I was drinking a cold Coca Cola from a glass bottle. There were flies and a billboard of His Majesty King Mohammad VI looking down upon us; the writing on the billboard said "Nam" ("Yes"). Propaganda for the upcoming vote on the King's constitutional reforms. 

Sure, maybe she'll come back, he said.

There were only fifteen more minutes now in Tan Tan. Fifteen, maybe ten. She might, I said again. He said nothing. Well why don't you go back to Cayman? I asked.

It's too hard, Sarah, too dangerous. The coast is heavily guarded by military. I looked at my watch. I could have imagined Ali's story. It wouldn't have been hard to do. Five more minutes now, maybe six. Check please. Ali said, I have to marry a foreign woman if I want to leave Morocco again. I knew that. 

But the Spanish woman, I said, she'll come back, I said. I knew what he was getting at. Didn't she love you? I asked.

It's been three years, he said again. He'd accepted she wasn't coming back. He was looking me in the eye. 

But, I said. He was the only man on the beach who'd been polite to my friend and me. And now he needed me to help him. I'm going to Dakhla, Ali. Right now, I said. 

But you'll come back to Morocco?

God willing, I said. And then he helped to put my bag in the bus. 

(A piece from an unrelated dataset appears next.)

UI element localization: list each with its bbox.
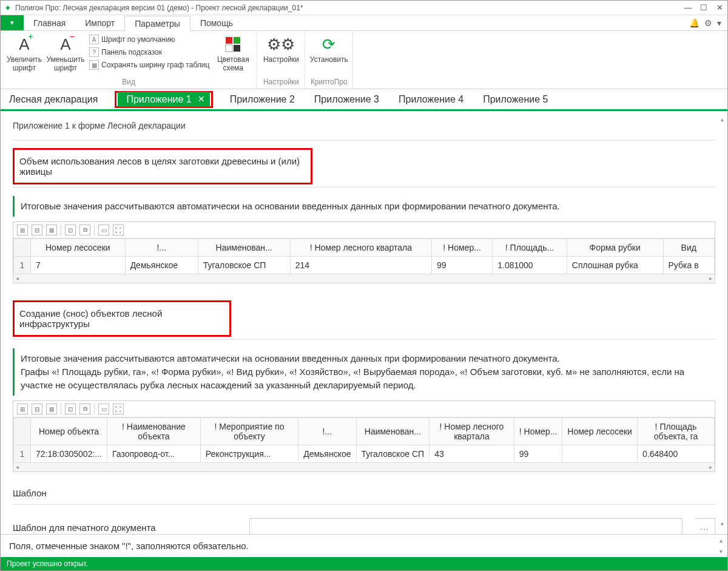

And then there was a man in a shack who checked my passport by candlelight. Then there were flamingos in Dakhla and white sand and white water and wind and men who let the wind take them who let the wind take them because they were rich men who could let the wind take them who could.

3 comments:

Nicole Callihan said...

I love the pacing & the wildness of this. Those chicken bones are haunting. Thank you. XO.

Susan Karwoska said...

Sarah, this captures so well the strangeness and dislocation of being a stranger in a strange land. Beautiful.

Anonymous said...

¡Eso es! Thank you for this spare and dreamy account - you are a wonderful writer.